A recent conversation on the AAP’s pediatric hospitalist listserv about InterQual (should they have picked a name not so reminiscent of Interpol?) and the subsequent responses dealing with policy, coupled with the incredibly cold weather, too much coffee, and a plane gliding unto the Hudson River, has me thinking about our specialty.
And yes, I call it a specialty, because from the ongoing threads in the listserv (in itself a revolutionary and open exchange of ideas), I am sensing that our specialty is nearing its maturity point. We are part of a groundbreaking group of individuals, a strange one if you ask my father and other physicians from previous generations. While a lot of physicians in the past have been involved in health care policy and administration, it seems to me that we hospitalists have now positioned ourselves as an integral cog in the wheel of the health care industry.
We are true hybrids, emerging to fill a perceived need and turning it into an indispensable service. And now, because of our continuous involvement in “The House,” we have become part doctor, part administrator and part policy-makers. We are the “universal physician” to again borrow a phrase from my dad, who instilled in his four boys a sense that the world is a big place and that specialization must be accompanied by a basic knowledge of everything.
With great leadership comes great responsibility.
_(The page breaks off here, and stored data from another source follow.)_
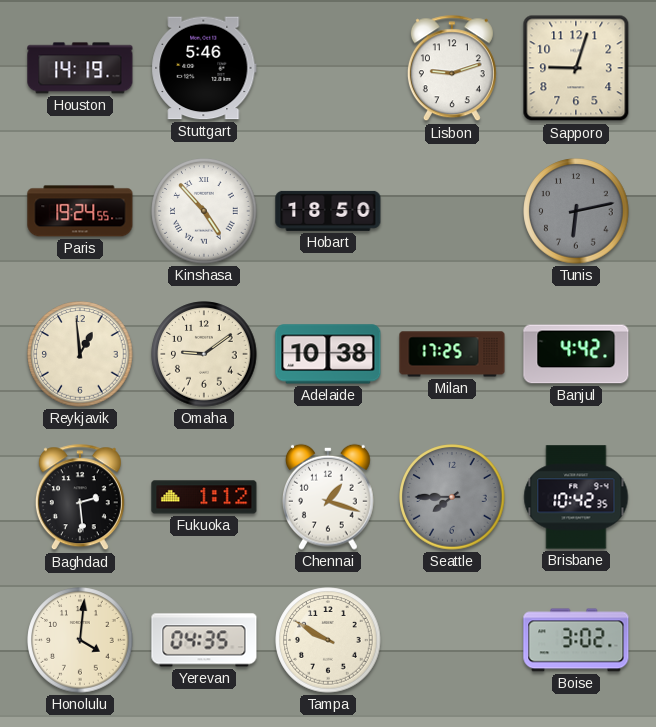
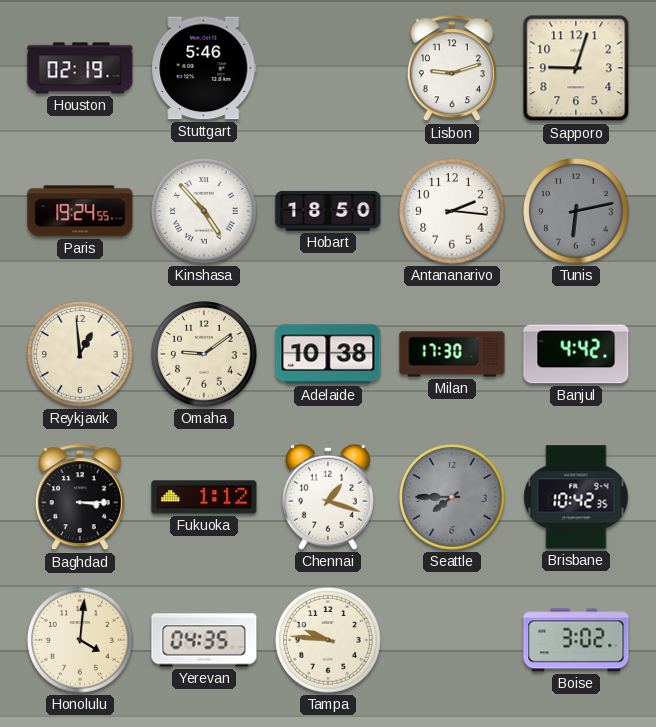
Houston: 14:19 -> 02:19
Antananarivo: none -> 2:16
Milan: 17:25 -> 17:30
Baghdad: 2:29 -> 3:15
Tampa: 9:50 -> 9:46
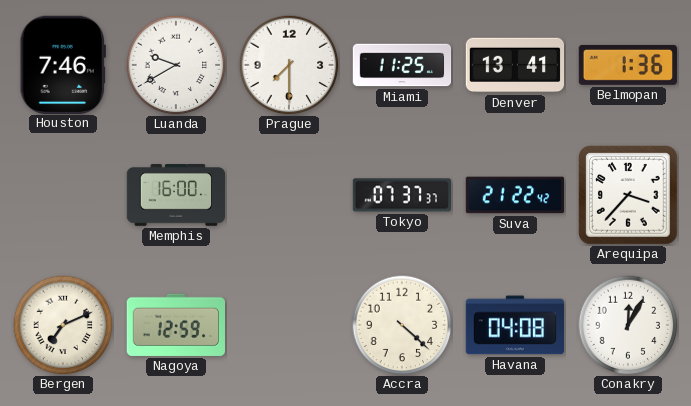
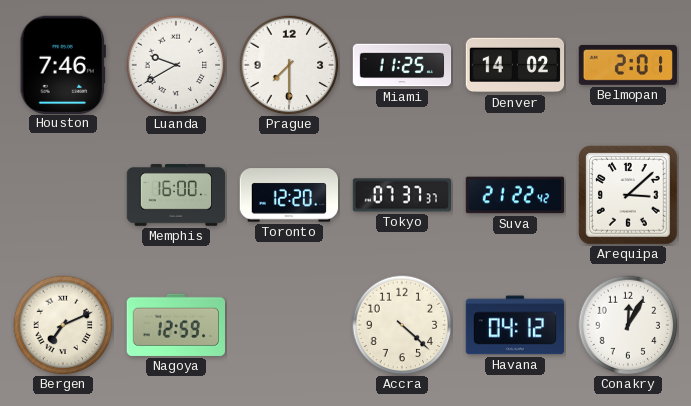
Denver: 13:41 -> 14:02
Belmopan: 1:36 -> 2:01
Toronto: none -> 12:20
Arequipa: 3:37 -> 3:08
Havana: 04:08 -> 04:12
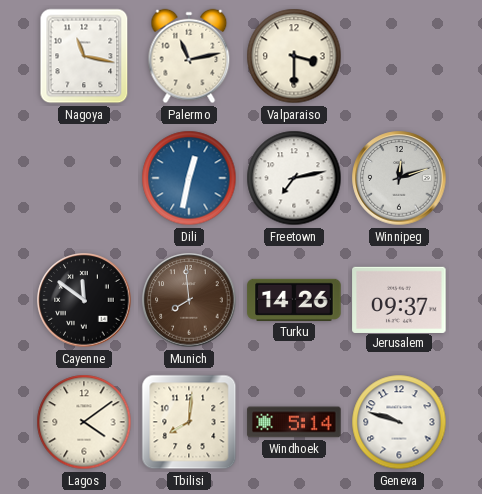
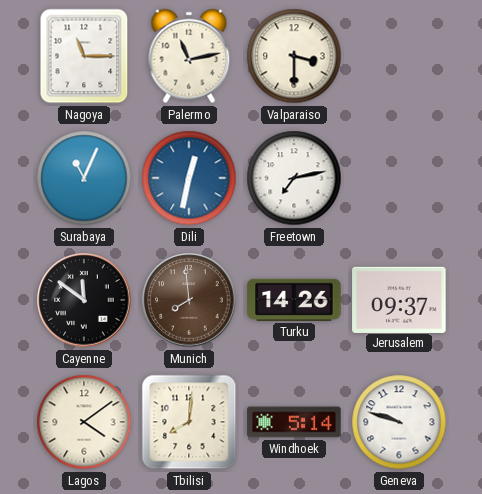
Nagoya: 11:17 -> 11:15
Surabaya: none -> 11:04
Winnipeg: 12:12 -> none
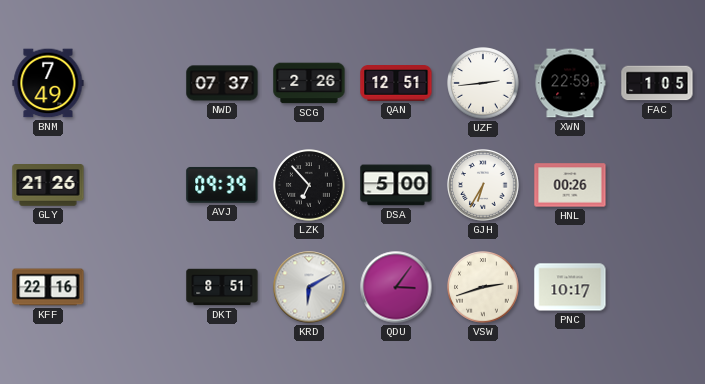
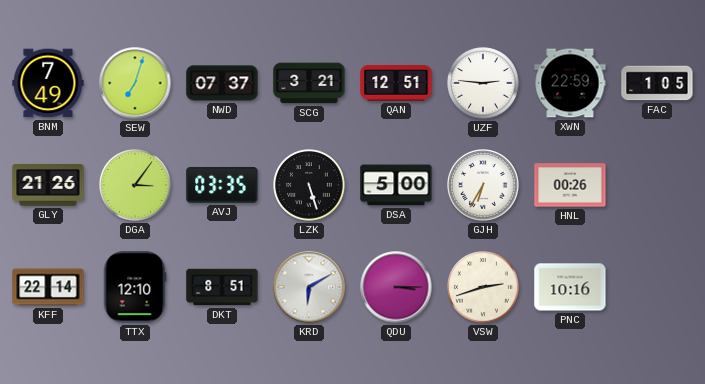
SEW: none -> 7:03
SCG: 2:26 -> 3:21
UZF: 2:44 -> 2:46
DGA: none -> 3:06
AVJ: 09:39 -> 03:35
LZK: 6:53 -> 5:27
KFF: 22:16 -> 22:14
TTX: none -> 12:10
QDU: 3:06 -> 3:15
PNC: 10:17 -> 10:16
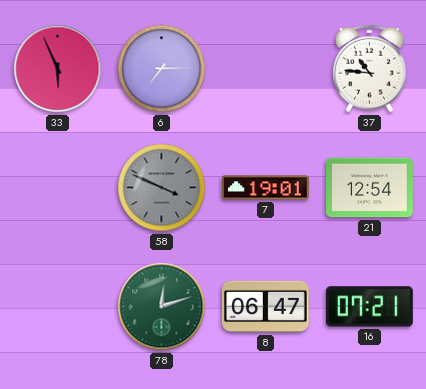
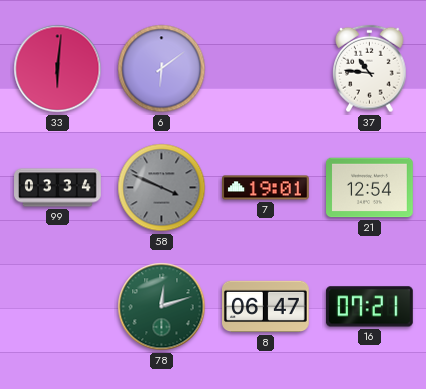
33: 5:56 -> 6:01
6: 7:15 -> 6:09
99: none -> 03:34
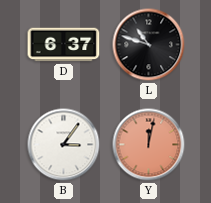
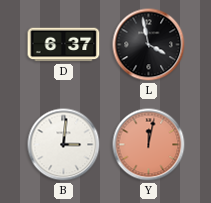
L: 10:48 -> 3:58
B: 3:06 -> 3:01
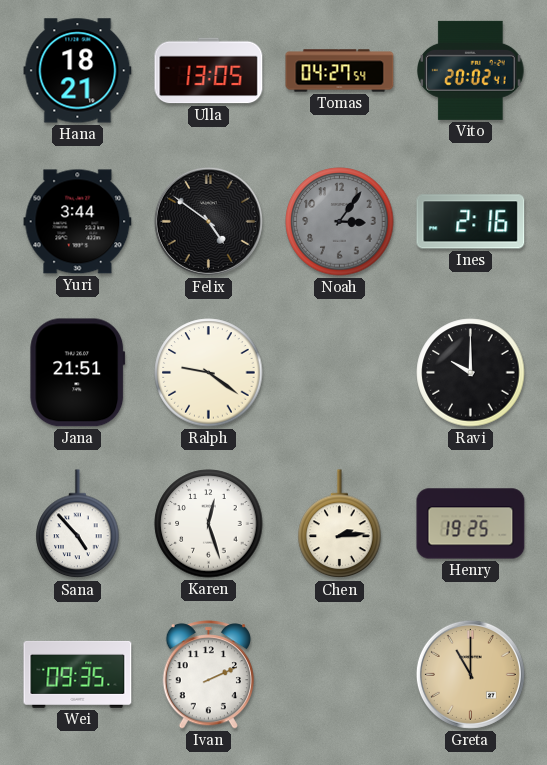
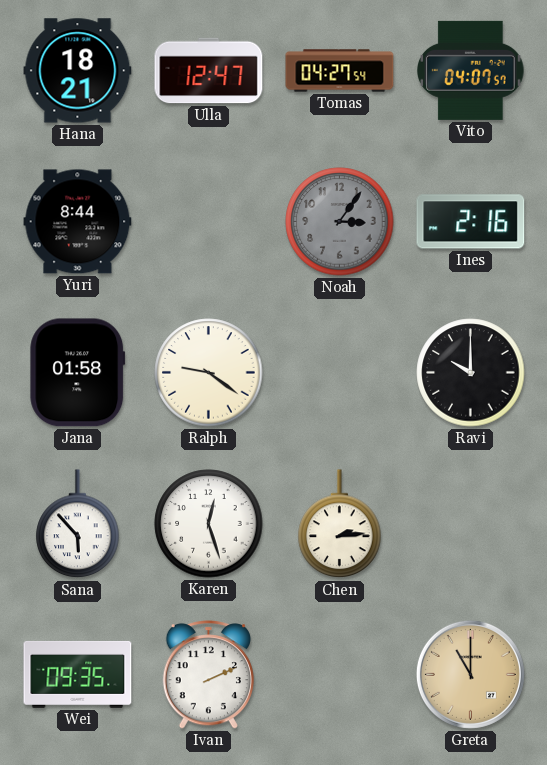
Ulla: 13:05 -> 12:47
Vito: 20:02 -> 04:07
Yuri: 3:44 -> 8:44
Felix: 4:51 -> none
Jana: 21:51 -> 01:58
Sana: 4:53 -> 5:53
Henry: 19:25 -> none
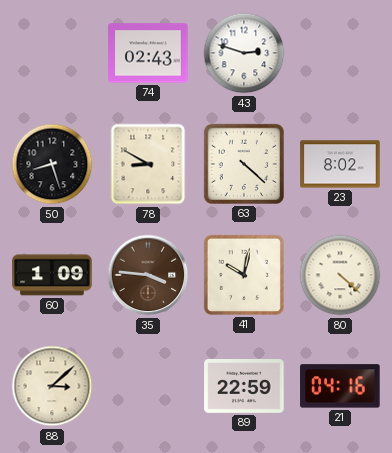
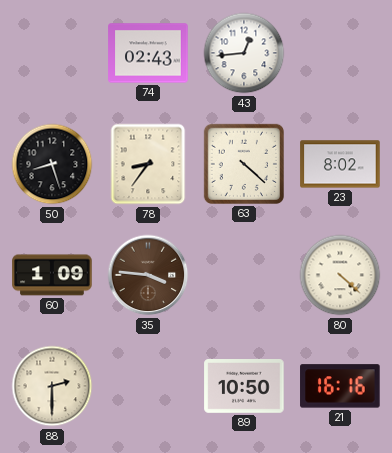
43: 2:48 -> 12:44
78: 8:50 -> 8:36
41: 10:02 -> none
88: 3:08 -> 2:30
89: 22:59 -> 10:50
21: 04:16 -> 16:16
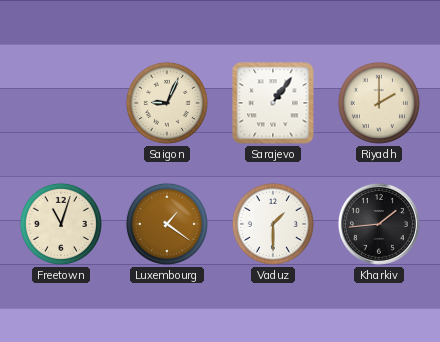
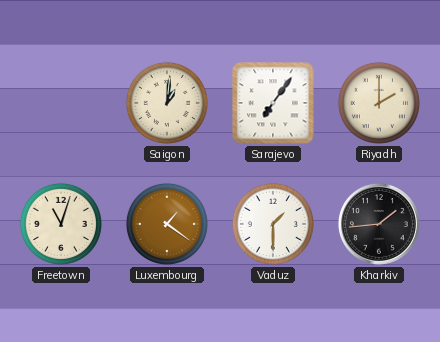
Saigon: 9:04 -> 1:01
Sarajevo: 1:06 -> 7:06
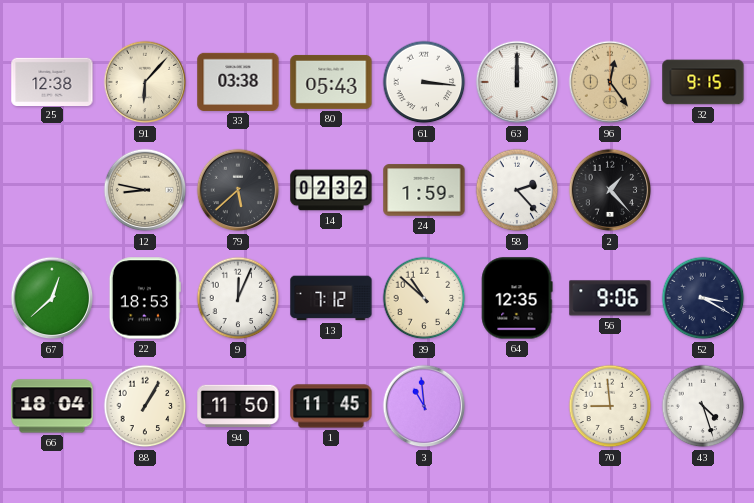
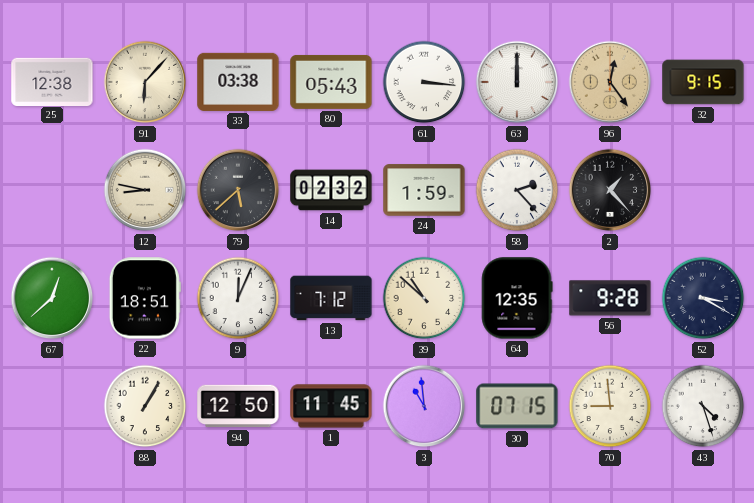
22: 18:53 -> 18:51
56: 9:06 -> 9:28
66: 18:04 -> none
94: 11:50 -> 12:50
30: none -> 07:15
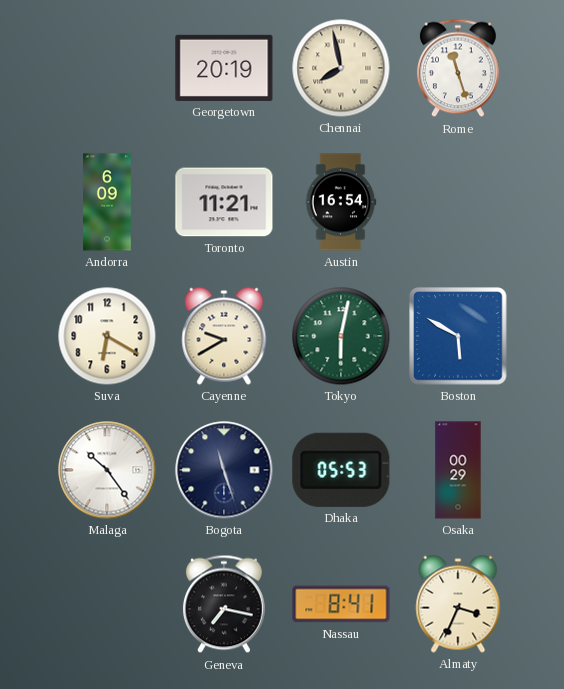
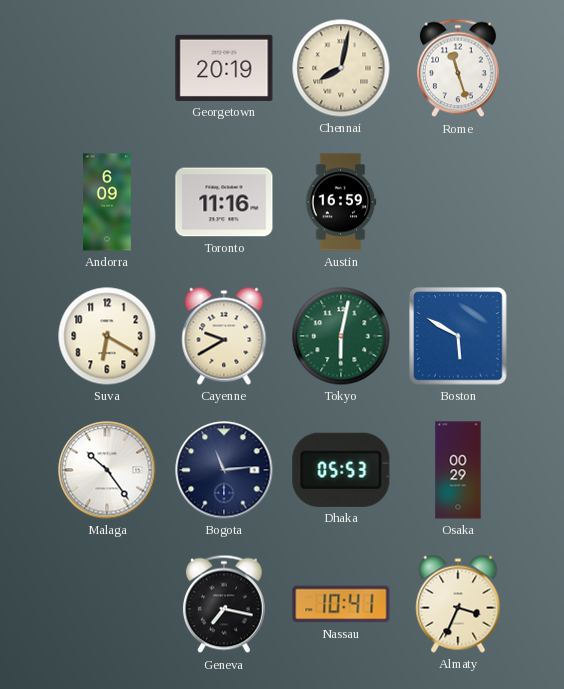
Chennai: 7:58 -> 8:02
Toronto: 11:21 -> 11:16
Austin: 16:54 -> 16:59
Bogota: 11:27 -> 11:14
Nassau: 8:41 -> 10:41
From the discussion on DRGs, complaints about the current state of health care, and the continued characterization of the system as adversarial and feudal, I sense an opportunity to once again morph our own specialty, and physicians in general.
We have the opportunity to position ourselves as true seers and innovators. But we must remember that, at the center of all these technical and policy decisions, there are patients who depend on our leadership to help them get better and, most importantly, help them ward off disease.
The health system in this country is in terrible shape. We know the statistics, the problems and the many proposals for fixing then. I think hospital medicine has stumbled unto something that will carry a lot of weight at the legislative level: You can provide high-level care while at the same time saving the hospital money.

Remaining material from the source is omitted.